Department of Computer Science and Information Engineering, National Taipei University, New Taipei City, Taiwan.
Galgotias University, Greater Noida, Uttar Pradesh, India.
Environ Sci Pollut Res Int. 2020 Oct;27(30):38155-38168. doi: 10.1007/s11356-020-09855-1. Epub 2020 Jul 3.
As advance of economy and industry, the impact of air pollution has gradually gained attention. In order to predict air quality, there were many studies that exploited various machine learning techniques to build predictive model for pollutant concentration or air quality prediction. However, enhancing the prediction performance always is the common problem of existing studies. Traditional templates based on machine learning and deep learning methods, such as GBTR (gradient boosted tree regression), SVR (support vector machine-based regression), and LSTM (long short-term memory), are most promising approaches to address these problems. Some previous researches showed that ensemble learning technology can improve predictive performance of other domains. In order to improve the accuracy of forecasting, in this paper, we propose a hybrid model and framework to improve the forecasting accuracy of air pollution. We not only exploit stacking-based ensemble learning scheme with Pearson correlation coefficient to calculate the correlation between different machine learning models to integrate various forecasting models together, but also construct a framework based on Spark+Hadoop machine learning and TensorFlow deep learning framework to physically integrate these models to demonstrate the next 1 to 8 h' air pollution forecasting. We also conduct experiments and compare the result with GBTR, SVR, LSTM, and LSTM2 (version 2) models to demonstrate the proposed hybrid model's predictive performance. The experimental results show that the hybrid model is superior to the existing models used for predicting air pollution.
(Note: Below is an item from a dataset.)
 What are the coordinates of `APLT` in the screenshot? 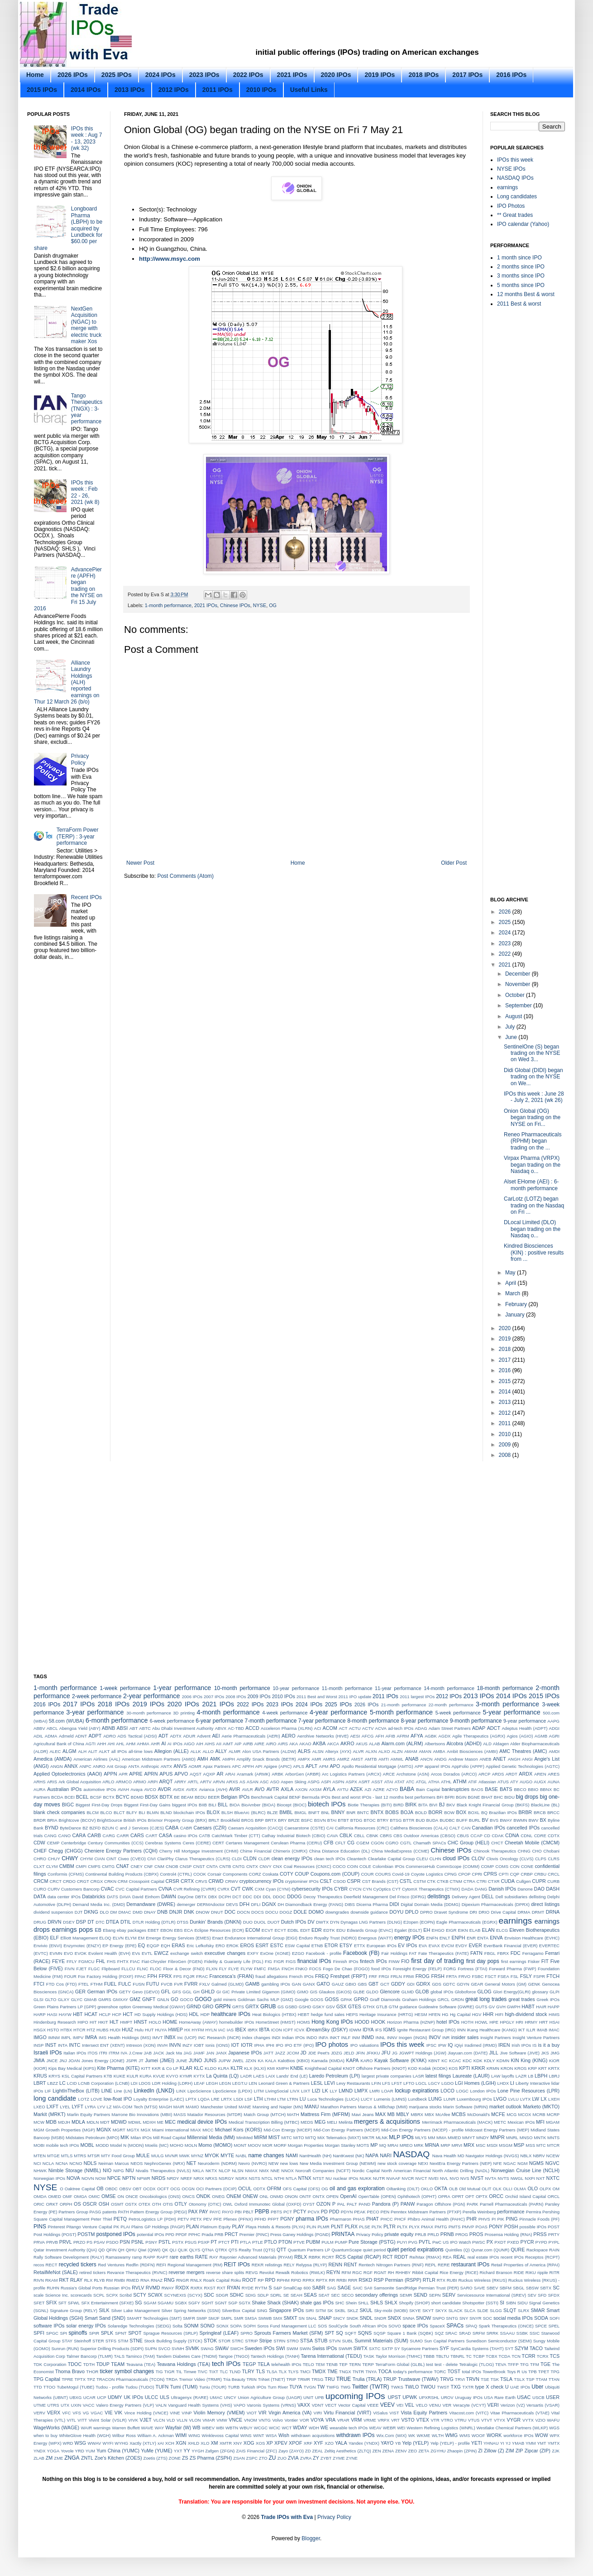 It's located at (311, 1766). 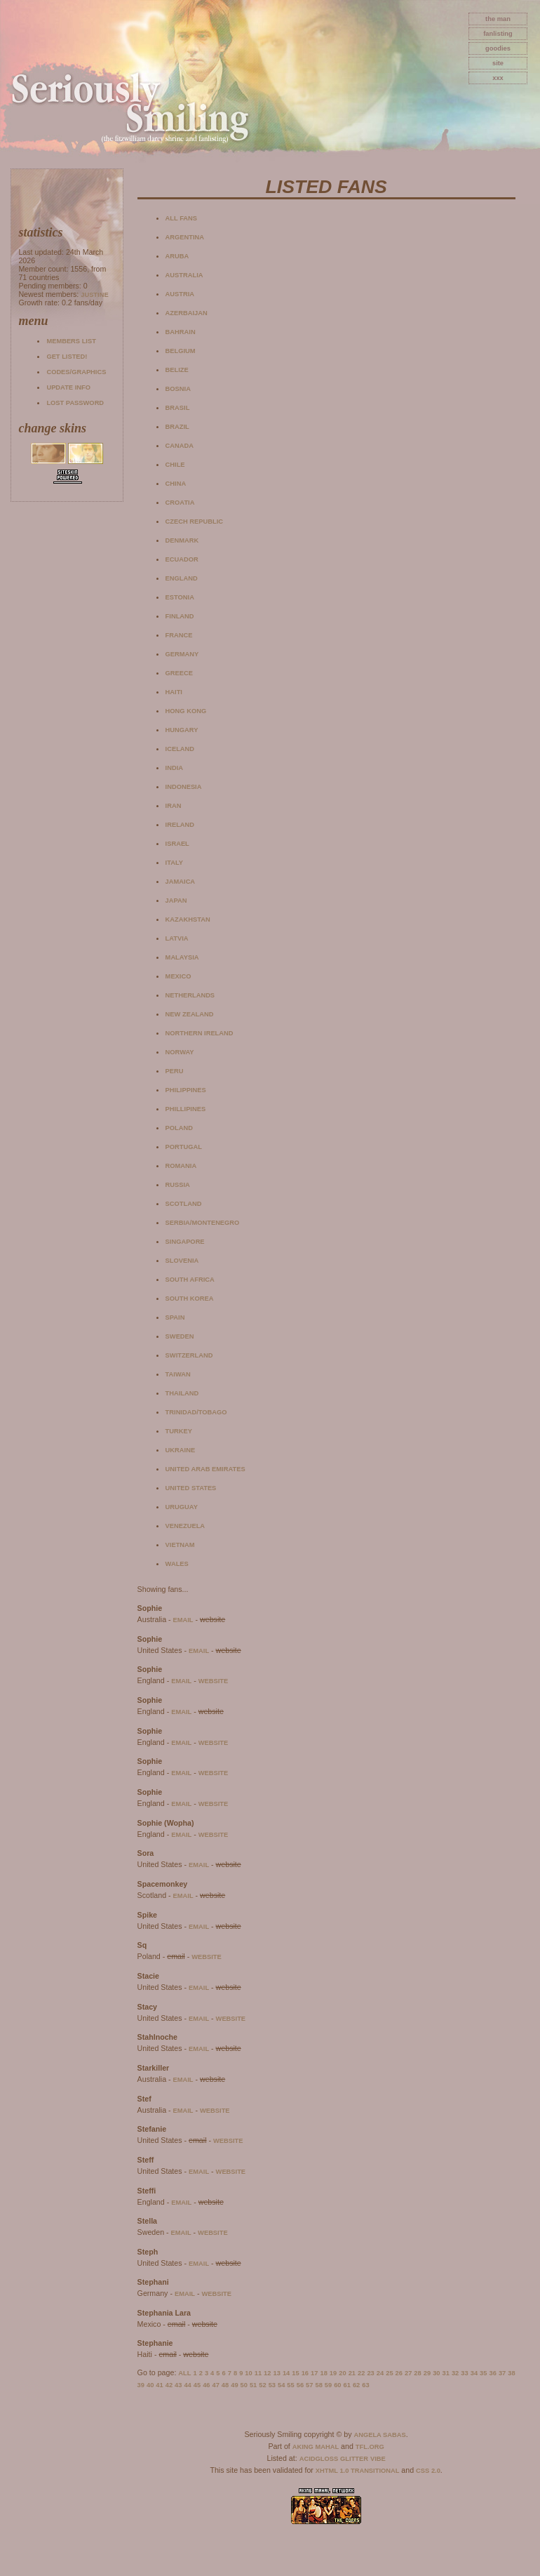  Describe the element at coordinates (178, 388) in the screenshot. I see `Bosnia` at that location. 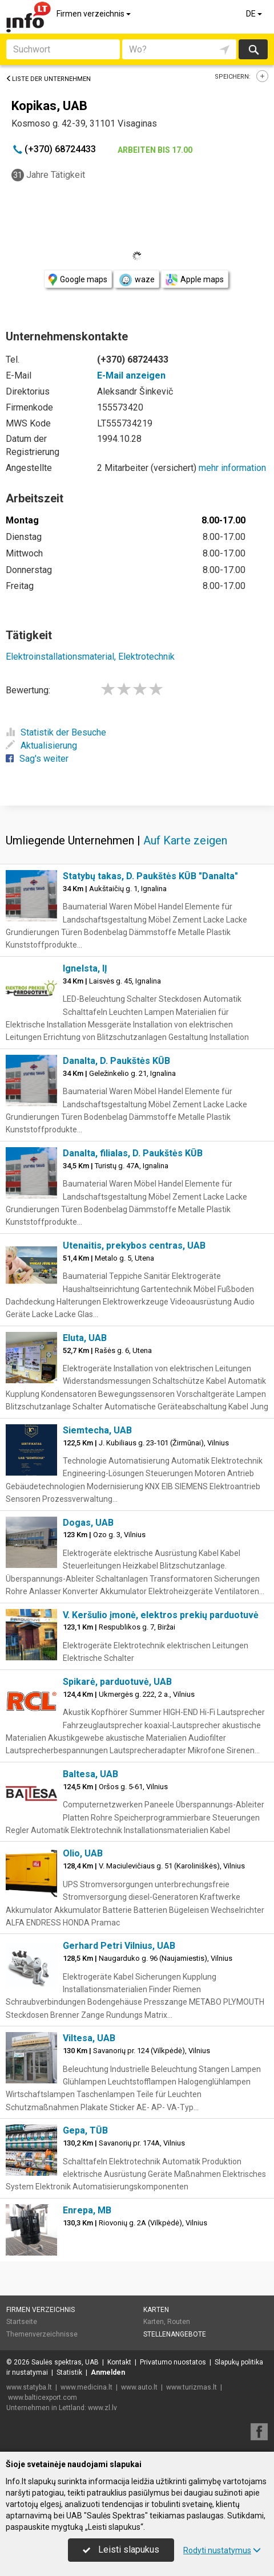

随着经济和工业的发展,空气污染的影响逐渐受到关注。为了预测空气质量,有许多研究利用各种机器学习技术来建立污染物浓度或空气质量预测的预测模型。然而,提高预测性能始终是现有研究的共同问题。传统的基于机器学习和深度学习方法的模板,如 GBTR(梯度提升树回归)、SVR(基于支持向量机的回归)和 LSTM(长短期记忆),是解决这些问题最有前途的方法。一些先前的研究表明,集成学习技术可以提高其他领域的预测性能。为了提高预测的准确性,在本文中,我们提出了一种混合模型和框架来提高空气污染预测的准确性。我们不仅利用基于 Pearson 相关系数的堆叠式集成学习方案来计算不同机器学习模型之间的相关性,将各种预测模型集成在一起,而且还构建了一个基于 Spark+Hadoop 机器学习和 TensorFlow 深度学习框架的框架,将这些模型物理集成在一起,以展示未来 1 到 8 小时的空气污染预测。我们还进行了实验,并将结果与 GBTR、SVR、LSTM 和 LSTM2(版本 2)模型进行比较,以证明所提出的混合模型的预测性能。实验结果表明,该混合模型优于用于预测空气污染的现有模型。